Class of: 2003 (B.S.); 2004 (M.S.) (5-year combined program)
Theresa Valentine Clark (B.S. '03 and M.S. '04) attending ASM Leadership Days in August 2007 in Salt Lake City, Utah. While attending the University of Maryland, Theresa received two highly selective, national awards: an Outstanding Scholars Award from ASM International and a Presidential Award from TMS (The Minerals, Metals & Materials Society). She was also the recipient of a Banneker-Key scholarship.
We chatted with Theresa to learn more about her experiences at the University of Maryland, and find out what she's doing today
Why did you choose to study at the University of Maryland?
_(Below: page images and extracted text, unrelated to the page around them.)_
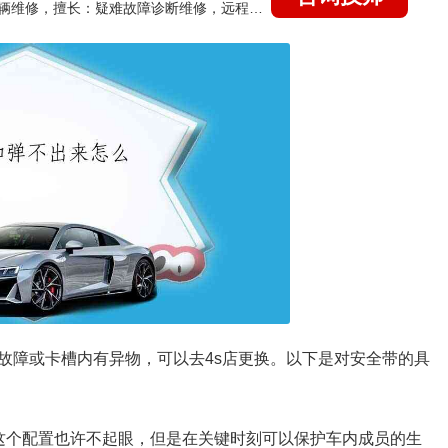
国家认证的汽车维修技师，15年德美日等各系车辆维修，擅长：疑难故障诊断维修，远程维修技术指导
故障或卡槽内有异物，可以去4s店更换。以下是对安全带的具
这个配置也许不起眼，但是在关键时刻可以保护车内成员的生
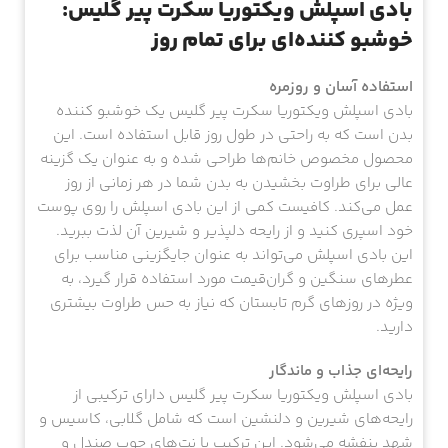
بادی اسپلش ویکتوریا سکرت پیر گلیس:
خوشبو کننده‌ای برای تمام روز
استفاده آسان و روزمره
بادی اسپلش ویکتوریا سکرت پیر گلیس یک خوشبو کننده
بدن است که به راحتی در طول روز قابل استفاده است. این
محصول مخصوص خانم‌ها طراحی شده و به عنوان یک گزینه
عالی برای طراوت بخشیدن به بدن شما در هر زمانی از روز
عمل می‌کند. کافیست کمی از این بادی اسپلش را روی پوست
خود اسپری کنید و از رایحه دلپذیر و شیرین آن لذت ببرید.
این بادی اسپلش می‌تواند به عنوان جایگزینی مناسب برای
عطرهای سنگین و گران‌قیمت مورد استفاده قرار گیرد، به
ویژه در روزهای گرم تابستان که نیاز به حس طراوت بیشتری
دارید.
رایحه‌ای جذاب و ماندگار
بادی اسپلش ویکتوریا سکرت پیر گلیس دارای ترکیبی از
رایحه‌های شیرین و دلنشین است که شامل گلابی، کاسیس و
شهد بنفشه می‌شود. این ترکیب با نت‌های چوب صندل و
A combination of factors: highly rated academics (including engineering, but the Honors program was a draw as well), an excellent scholarship, proximity to home, and the "big school" college experience.
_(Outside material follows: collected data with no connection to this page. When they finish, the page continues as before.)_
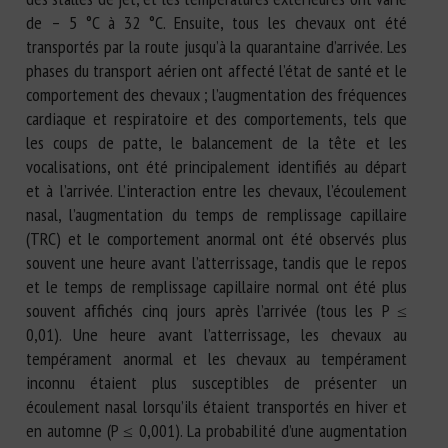
de – 5 °C à 32 °C. Ensuite, tous les chevaux ont été
transportés par la route jusqu’à la quarantaine d’arrivée. Les
phases du transport aérien ont affecté l’état de santé et le
comportement des chevaux ; l’augmentation des fréquences
cardiaque et respiratoire et des comportements, tels que
les coups de patte, le balancement de la tête et les
vocalisations, ont été principalement identifiés au départ
et à l’arrivée. L’interaction entre les chevaux, l’écoulement
nasal, l’augmentation du temps de remplissage capillaire
(TRC) et le comportement anormal ont été observés plus
souvent une heure avant l’atterrissage, tandis que le repos
et le temps de remplissage capillaire normal ont été plus
souvent affichés cinq jours après l’arrivée (tous les P ≤
0,01). Une heure avant l’atterrissage, les chevaux au
tempérament anormal et les chevaux au tempérament
inconnu étaient plus susceptibles de présenter un
écoulement nasal lorsqu’ils étaient transportés en hiver et
en automne (P ≤ 0,001). La probabilité d’une augmentation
Why did you decide to major in Materials Science and Engineering?
I started out as a chemical engineering major because I liked math and chemistry, and my sister and her husband were chemical engineers. During my freshman year I realized I wasn't too interested in it after all and looked at other engineering majors. MSE was the most welcoming of them, with quick responses to my questions from Dr. [Isabel] Lloyd and friendly students. It was an easy choice to switch, and I still got to take plenty of math and chemistry!
What was the best thing about majoring in MSE?
I loved the flexibility our small class sizes gave us. We always had plenty of time for questions, got to participate and not be rushed in labs, and got to know each other well over time. Although we always recruited students to enlarge the program, it was nice to know everyone in my major—not something you can say in the larger programs like mechanical or electrical engineering.
What was your favorite class, and why?
My senior design class was a great experience. Our group worked on a micro-electromechanical system that involved most of our previous materials engineering education. Because we had a small class (6 students, if I remember correctly), we were able to work as a team with our professor and have his full attention. We had freedom to think creatively and drove the direction of the project ourselves with his guidance when we got stuck. I still use a lot of the project management tools that I learned in that class, and the teamwork experience was one of the best I've had.
Were you involved in research, internships, conferences, or other activities while a student?
Lots! I started engineering research after my freshman year, working for a mechanical engineering professor who had taught my freshman statics course. I worked on nickel-titanium shape memory alloys, which kept coming up as interesting materials throughout my education. My senior year I switched advisors to work for [MSE] professor Dr. Gary Rubloff on biomaterials and electronic materials. He was later my thesis advisor for my master's degree.
I had an internship after my junior year at the U.S. Nuclear Regulatory Commission, where I now work. Internships are extremely helpful in getting permanent employment!
I was also very active in both the Materials Engineering Society [a joint student chapter of several materials societies (materials societies)], where I was secretary and president, and the Engineering Student Council. Those activities gave me good leadership experience that helped in the job search, plus I made a lot of good friends. Now I'm chair of the local professional chapter of ASM International, one of the professional societies that underpinned the Materials Engineering Society.
Theresa Valentine Clark in Salt Lake City, Utah.
What do you recommend students do to have the best experience here?
Get involved, period. If you live on campus, it will happen naturally, and you'll meet great friends. You should still get involved in something, whether it's related to your major or your sports talents or some niche hobby, because someone on campus is guaranteed to share your interests. It's even more important if you live off campus, because going to class is only a small part of the college experience. You don't tell your kids stories about tests you took! (Although of course class is the main point and you should apply yourself diligently there as well.) Not only will you make friends, but you'll also build your resume, which is going to help out in the very competitive job market
What have you been doing since you graduated? How have your engineering skills helped in your job or in other activities that you have been involved with since leaving Maryland?
After graduating with an M.S., I went to work for the U.S. Nuclear Regulatory Commission in Rockville, Maryland, as a participant in the Nuclear Safety Professional Development Program. This program allowed me to do five different jobs over the first two years at the NRC. I worked on risk assessment of materials degradation at nuclear power plants, managed the review process for an international nuclear safety conference in Vienna (and got to go along), wrote news summaries and press releases in the public affairs office, worked as an inspector at a nuclear power plant in New York, and served as the headquarters licensing contact for two plants in Pennsylvania. The program gave me a good overview of agency business and made me more valuable in my permanent position as a reliability and risk engineer in the Office of New Reactors at the NRC. I am responsible (along with a co-worker) for reviewing the risk assessments of design and licensing applications for a new power plant design proposed by Areva for construction in Calvert County, Maryland, and several other locations. It's challenging and interesting work, and my engineering background helps me understand the technical issues, especially when materials issues come up. Even more importantly, the communications and project management skills I learned in my engineering courses serve me daily. (Editor's note: Theresa also serves on the Department's Board of Visitors.)